The homework sometimes consists of two components: learning homework and testing homework. Both will be graded, and the results count for your final grade. To a large extent both kinds are for learning as well as testing; the difference is in the collaboration policy. Usually the homework will contain a difficult optional extra credit problem. These are mostly for fun, but can be used to compensate in part for missed homeworks, or failure to participate in grading. The scores are kept separately, and only used for your final grade when we are in doubt whether to round up or down.
Homework grading plan:
Grading work is distributed across the class. Every student is expected to participate in grading at least once (normally exactly once).

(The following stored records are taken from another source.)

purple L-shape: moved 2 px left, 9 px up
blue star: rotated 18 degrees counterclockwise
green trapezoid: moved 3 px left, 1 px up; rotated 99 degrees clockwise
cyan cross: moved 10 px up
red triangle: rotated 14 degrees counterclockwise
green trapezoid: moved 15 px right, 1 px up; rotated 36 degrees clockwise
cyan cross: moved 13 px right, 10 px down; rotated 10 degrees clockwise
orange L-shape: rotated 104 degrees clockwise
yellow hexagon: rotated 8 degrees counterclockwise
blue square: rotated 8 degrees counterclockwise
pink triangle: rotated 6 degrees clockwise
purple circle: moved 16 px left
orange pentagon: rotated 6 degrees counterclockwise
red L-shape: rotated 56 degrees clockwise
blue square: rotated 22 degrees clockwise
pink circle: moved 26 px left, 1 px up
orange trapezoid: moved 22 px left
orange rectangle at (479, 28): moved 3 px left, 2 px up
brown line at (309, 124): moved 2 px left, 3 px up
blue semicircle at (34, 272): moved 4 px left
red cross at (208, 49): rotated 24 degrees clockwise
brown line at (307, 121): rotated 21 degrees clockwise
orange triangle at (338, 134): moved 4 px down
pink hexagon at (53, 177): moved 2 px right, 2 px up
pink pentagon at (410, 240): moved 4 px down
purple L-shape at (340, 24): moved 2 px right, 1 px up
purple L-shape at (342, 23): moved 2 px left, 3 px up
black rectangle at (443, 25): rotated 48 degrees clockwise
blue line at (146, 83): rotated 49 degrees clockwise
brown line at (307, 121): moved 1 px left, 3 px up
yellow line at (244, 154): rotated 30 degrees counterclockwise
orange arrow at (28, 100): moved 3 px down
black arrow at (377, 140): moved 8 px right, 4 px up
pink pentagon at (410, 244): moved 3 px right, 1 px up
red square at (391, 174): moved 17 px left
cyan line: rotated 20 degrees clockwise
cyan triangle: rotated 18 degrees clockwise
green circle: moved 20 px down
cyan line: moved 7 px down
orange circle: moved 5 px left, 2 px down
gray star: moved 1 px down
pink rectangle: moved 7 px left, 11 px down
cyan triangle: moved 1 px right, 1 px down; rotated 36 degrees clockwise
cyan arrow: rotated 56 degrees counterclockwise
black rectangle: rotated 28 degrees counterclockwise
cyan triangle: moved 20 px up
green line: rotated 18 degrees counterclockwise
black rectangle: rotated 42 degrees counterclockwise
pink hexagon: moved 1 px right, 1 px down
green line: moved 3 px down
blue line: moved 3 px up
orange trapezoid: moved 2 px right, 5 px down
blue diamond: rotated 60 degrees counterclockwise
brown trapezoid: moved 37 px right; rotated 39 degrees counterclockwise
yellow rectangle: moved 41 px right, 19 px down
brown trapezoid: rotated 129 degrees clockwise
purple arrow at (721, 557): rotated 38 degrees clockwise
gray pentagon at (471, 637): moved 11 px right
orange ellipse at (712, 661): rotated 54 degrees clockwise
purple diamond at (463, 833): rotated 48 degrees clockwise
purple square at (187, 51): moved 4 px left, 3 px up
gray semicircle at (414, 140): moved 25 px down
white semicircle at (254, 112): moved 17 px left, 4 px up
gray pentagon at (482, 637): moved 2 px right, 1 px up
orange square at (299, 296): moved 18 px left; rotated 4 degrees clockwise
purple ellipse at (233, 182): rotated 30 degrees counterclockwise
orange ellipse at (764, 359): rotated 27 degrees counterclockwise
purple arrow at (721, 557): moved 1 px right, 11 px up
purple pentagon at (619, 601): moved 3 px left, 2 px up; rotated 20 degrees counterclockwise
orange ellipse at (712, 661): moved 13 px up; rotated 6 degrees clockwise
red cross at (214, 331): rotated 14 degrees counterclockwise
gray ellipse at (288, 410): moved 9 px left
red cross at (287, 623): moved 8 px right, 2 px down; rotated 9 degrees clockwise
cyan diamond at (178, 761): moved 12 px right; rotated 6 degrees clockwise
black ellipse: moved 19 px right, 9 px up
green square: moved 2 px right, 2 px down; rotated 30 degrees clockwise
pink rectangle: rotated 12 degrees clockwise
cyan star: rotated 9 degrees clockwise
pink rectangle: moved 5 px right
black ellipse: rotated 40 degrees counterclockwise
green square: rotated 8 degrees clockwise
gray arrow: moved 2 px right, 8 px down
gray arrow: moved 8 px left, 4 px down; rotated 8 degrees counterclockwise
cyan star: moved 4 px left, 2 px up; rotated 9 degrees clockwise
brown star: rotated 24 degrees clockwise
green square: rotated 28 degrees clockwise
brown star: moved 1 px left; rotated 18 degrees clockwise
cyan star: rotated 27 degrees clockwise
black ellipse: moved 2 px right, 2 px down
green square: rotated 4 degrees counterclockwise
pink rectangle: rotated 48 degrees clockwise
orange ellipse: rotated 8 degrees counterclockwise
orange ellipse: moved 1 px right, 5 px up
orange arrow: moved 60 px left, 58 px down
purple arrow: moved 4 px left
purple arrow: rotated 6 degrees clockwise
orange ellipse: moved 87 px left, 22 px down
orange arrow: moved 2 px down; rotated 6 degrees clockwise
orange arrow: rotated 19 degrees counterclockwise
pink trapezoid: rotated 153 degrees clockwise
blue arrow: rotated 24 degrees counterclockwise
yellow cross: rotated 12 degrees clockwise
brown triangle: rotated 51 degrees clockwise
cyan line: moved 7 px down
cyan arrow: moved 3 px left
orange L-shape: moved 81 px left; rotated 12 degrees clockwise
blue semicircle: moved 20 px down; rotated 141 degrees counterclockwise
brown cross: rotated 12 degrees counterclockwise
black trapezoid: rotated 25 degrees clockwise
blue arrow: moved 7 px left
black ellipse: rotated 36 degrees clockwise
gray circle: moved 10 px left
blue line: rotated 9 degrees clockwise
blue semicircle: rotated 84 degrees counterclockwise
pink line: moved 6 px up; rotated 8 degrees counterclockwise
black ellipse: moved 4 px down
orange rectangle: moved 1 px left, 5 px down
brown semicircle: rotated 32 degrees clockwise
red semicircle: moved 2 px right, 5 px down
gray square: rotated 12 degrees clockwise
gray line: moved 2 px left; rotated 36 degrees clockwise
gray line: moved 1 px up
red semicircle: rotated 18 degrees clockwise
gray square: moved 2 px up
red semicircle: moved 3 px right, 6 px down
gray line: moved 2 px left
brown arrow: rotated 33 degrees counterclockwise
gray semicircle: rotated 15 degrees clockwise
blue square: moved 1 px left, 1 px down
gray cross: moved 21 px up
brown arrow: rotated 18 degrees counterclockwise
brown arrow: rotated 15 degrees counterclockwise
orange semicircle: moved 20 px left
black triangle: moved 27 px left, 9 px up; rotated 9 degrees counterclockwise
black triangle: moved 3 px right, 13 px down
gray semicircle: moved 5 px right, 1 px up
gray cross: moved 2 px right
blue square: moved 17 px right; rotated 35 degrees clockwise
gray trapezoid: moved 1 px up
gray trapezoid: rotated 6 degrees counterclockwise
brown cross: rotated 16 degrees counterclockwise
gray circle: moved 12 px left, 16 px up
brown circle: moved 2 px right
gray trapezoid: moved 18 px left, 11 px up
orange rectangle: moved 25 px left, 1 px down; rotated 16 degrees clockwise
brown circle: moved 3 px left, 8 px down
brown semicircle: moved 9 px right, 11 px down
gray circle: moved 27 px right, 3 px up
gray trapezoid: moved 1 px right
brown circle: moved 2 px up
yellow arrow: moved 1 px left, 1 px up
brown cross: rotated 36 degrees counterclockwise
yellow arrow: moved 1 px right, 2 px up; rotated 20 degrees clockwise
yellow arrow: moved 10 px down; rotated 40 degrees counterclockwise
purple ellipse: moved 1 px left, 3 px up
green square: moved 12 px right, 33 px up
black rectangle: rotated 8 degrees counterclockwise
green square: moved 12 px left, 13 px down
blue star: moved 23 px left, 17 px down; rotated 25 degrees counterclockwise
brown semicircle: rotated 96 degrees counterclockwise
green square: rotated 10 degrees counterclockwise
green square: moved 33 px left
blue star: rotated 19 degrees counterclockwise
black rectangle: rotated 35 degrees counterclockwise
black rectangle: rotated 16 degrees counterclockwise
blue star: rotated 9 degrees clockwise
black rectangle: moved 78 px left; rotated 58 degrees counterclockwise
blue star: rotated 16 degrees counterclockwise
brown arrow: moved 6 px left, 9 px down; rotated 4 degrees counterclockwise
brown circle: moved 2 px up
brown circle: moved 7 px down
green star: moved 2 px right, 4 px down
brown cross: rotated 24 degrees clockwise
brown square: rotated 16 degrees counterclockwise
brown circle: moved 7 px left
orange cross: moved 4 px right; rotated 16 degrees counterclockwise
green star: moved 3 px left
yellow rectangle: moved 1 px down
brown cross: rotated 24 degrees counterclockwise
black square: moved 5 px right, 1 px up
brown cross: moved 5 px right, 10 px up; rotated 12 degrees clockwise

Rationale: Roughly three persons (a team) per problem (a grading atom), and roughly five grading atoms per week. Teams are formed by email out of `volunteers' shortly after class on the day homeworks are handed out, and team members work with TAs to grade the homeworks. Each student must anticipate becoming a grader once during the entire quarter. We have an outline of what your involvement with grading will be like.
Course credit plan:
Midterm 20%, Final 40%, Homework 35%, Grading 5%.
Occasionally the homework will contain a difficult optional extra credit problem, that can be used to compensate in part for missed homeworks, or failure to participate in grading.
WWW page:
Class mailing list:
Subscribe, starting April 3, by sending an email to majordomo@lists.stanford.edu with the message "subscribe cs154-class" in the body.
This list is for important announcements to the class, such as corrections in the given homework. These announcements will also appear on the webpage notes or homework and the newsgroup. Do not post to this list, except in the rare case that you have urgent information to convey to the class at once.
Suitable for any discussion regarding this class. Do not post hints or solutions to homeworks. This is a good place to ask (and answer!) general questions about the material (not containing partial homework solutions). The TAs will monitor the newsgroup to answer questions.
Email, reaching me and the TAs: cs154@cs.stanford.edu
This is a suitable medium to ask questions that are unsuitable for the newsgroup, when you cannot ask them in person at an office hour.
Course notes:
This file will keep track of the material covered so far, and list the handouts distributed to date.
Handouts can be found in the directory handouts.